On the American side, the most obvious sign of the decline in the White House’s diplomatic efforts during 2011 was the resignation of US Special Envoy for Middle East Peace George Mitchell, followed by the resignation of Dennis Ross who served as Middle East adviser to the president in the National Security Council and its Senior Director for the Central Region, which includes the Middle East. Added to that, America has returned to its traditional stance of pressuring the Palestinians and appeasing the Israelis. The American administration’s endeavor to resume political negotiations, within the framework of a balance of power that favors Israel, came within this context; for it turned a blind eye to Israel’s accelerating settlement expansion in East Jerusalem and the rest of the West Bank (WB) and tried to pressure the Palestinians into abandoning their condition of a total cessation of Israeli settlement activities before resuming negotiations. At the same time, it had a strongly negative stance towards the Palestinians’ approach to the UN, by threatening to cut its economic aid to the PA, by cutting off funds to the United Nations Educational Scientific and Cultural Organization (UNESCO) after the organization granted full membership to the state of Palestine, and by opposing the rapprochement between Fatah and Hamas, the upshot being a weakening of the Palestinian position through attempting to deprive it of any means of pressure it had.

For its part, the European position during 2011 tended to remain in general consistent with that of the US. However, regarding Israeli settlement activity, it differentiated itself from the American position by stressing its rejection of it. The European countries (UK, France, and Germany) voted in the UN Security Council in favor of a proposal that condemns Israel because of its settlement building. However, the American veto prevented the ratification of this proposal. Furthermore, there was a split in the stances of EU member countries toward the Palestinian bid for membership in the UN. Catherine Ashton, High Representative of the Union for Foreign Affairs and Security Policy, emphasized that each of the EU 27 member states will vote individually in case the Palestinians unilaterally sought recognition from the UN for their independent state.

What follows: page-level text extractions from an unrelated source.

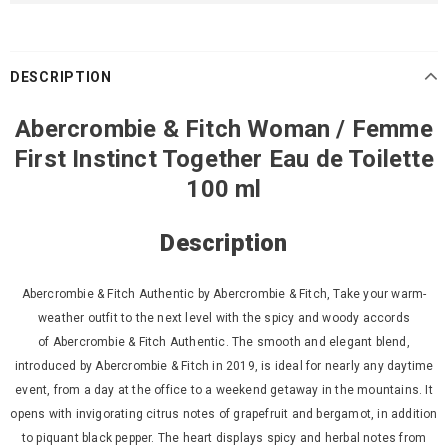
DESCRIPTION
Abercrombie & Fitch Woman / Femme
First Instinct Together Eau de Toilette
100 ml
Description
Abercrombie & Fitch Authentic by Abercrombie & Fitch, Take your warm-
weather outfit to the next level with the spicy and woody accords
of
Abercrombie & Fitch Authentic. The smooth and elegant blend,
introduced by Abercrombie & Fitch in 2019, is ideal for nearly any daytime
event, from a day at the office to a weekend getaway in the mountains. It
opens with invigorating citrus notes of grapefruit and bergamot, in addition
to piquant black pepper. The heart displays spicy and
herbal notes from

American and European positions revealed their concern lest the changes in the Arab world led to the strengthening of the Arab movement that rejects long-standing official Arab attitudes towards Israel, whether because of the growing opportunities for Islamic movements to reach the seats of power or in view of the growing role of the Arab street in political decision-making. Arab public opinion overwhelmingly opposes offering any concessions to Israel. This was reflected in the western countries’ urging Israel to forge ahead with the peace settlement.

As for the International Quartet Committee (US, EU, UN and Russia), its position continued to be subordinate to the American position. This became clear when the Committee’s efforts concentrated on returning the two sides to the negotiating table, without the condition of freezing settlement building; and also through statements made by the Committee in that regard, and on more than one occasion. What is noticeable in these statements is that any Israeli measure, no matter how small, is praised; while no practical measure is taken against Israeli violations of Palestinian rights. The Committee also tried to use the balance of power against the Palestinians, by linking the return to the negotiations to convening a conference of donor countries that provide financial aid to the PA.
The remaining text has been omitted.